Number of Floors Detector¶
The Number of Floors Detector uses object detection for locating floors of a building in an image input.
In general, all modern object detectors can be said to consist of three main components:
A backbone network that extracts features from the given image at different scales,
A feature network that receives multiple levels of features from the backbone and returns a list of fused features that identify the dominant features of the image,
A class and box network that takes the fused features as input to predict the class and location of each object, respectively.
EfficientDet models use EfficientNets pretrained on ImageNet for their backbone network. For the feature network, EfficienDet models use a novel bidirectional feature pyramid network (BiFPN), which takes level 3 through 7 features from the backbone network and repeatedly fuses these features in top-down and bottom-up directions. Both BiFPN layers and class/box layers are repeated multiple times with the number of repetations depending on the compund coefficient of the architecture. Fig. 1.2.15 provides and overview of the described structure. For further details please see the seminal work by Tan, Pang, and Le.

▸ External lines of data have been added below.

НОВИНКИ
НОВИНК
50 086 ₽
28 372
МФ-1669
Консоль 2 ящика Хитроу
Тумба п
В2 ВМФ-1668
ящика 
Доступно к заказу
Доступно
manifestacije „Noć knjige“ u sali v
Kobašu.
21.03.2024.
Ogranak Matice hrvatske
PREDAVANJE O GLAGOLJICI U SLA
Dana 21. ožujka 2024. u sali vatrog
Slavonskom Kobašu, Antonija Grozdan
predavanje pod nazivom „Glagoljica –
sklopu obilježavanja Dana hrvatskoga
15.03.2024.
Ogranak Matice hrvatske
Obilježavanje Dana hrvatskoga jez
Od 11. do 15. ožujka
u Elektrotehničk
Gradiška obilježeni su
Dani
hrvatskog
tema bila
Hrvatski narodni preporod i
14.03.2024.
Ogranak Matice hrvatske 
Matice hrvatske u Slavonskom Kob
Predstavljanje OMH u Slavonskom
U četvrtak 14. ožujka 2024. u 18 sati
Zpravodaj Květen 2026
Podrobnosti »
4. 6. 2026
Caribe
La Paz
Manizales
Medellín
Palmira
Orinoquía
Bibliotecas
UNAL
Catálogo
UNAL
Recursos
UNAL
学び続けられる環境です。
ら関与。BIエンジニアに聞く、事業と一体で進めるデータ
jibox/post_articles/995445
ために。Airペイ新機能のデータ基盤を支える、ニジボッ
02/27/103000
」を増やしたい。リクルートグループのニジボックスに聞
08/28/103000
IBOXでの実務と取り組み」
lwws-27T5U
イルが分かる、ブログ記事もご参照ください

Remarkable performance gains can be attained in image classification by jointly scaling up all dimensions of neural network width, depth, and input resolution, as noted in the study by Tan and Le. Inspired by this work, EfficienDet utilizes a new compound scaling method for object detection that jointly increases all dimensions of the backbone network, BiFPN, class/box network, and input image resolution, using a simple compound coefficient, φ. A total of 8 compounding levels are defined for EffcienDet, i.e., φ = 0 to 7, with EfficientDet-D0 being the simplest and EfficientDet-D7 being the most complex of the network architectures.
As shown in Fig. 1.2.16, at the time this work was published, EfficientDet object detection algorithms attained the state-of-the-art performance on the COCO dataset. Also suggested in Figure 3 is the more complex the network architecture is, the higher the detection performance will be. From a practical standpoint, however, architecture selection will depend on the availability of computational resources. For example, to train a model on an architecture with a compound coefficient higher than 4, a GPU with a memory of more than 11 GB will almost always be required.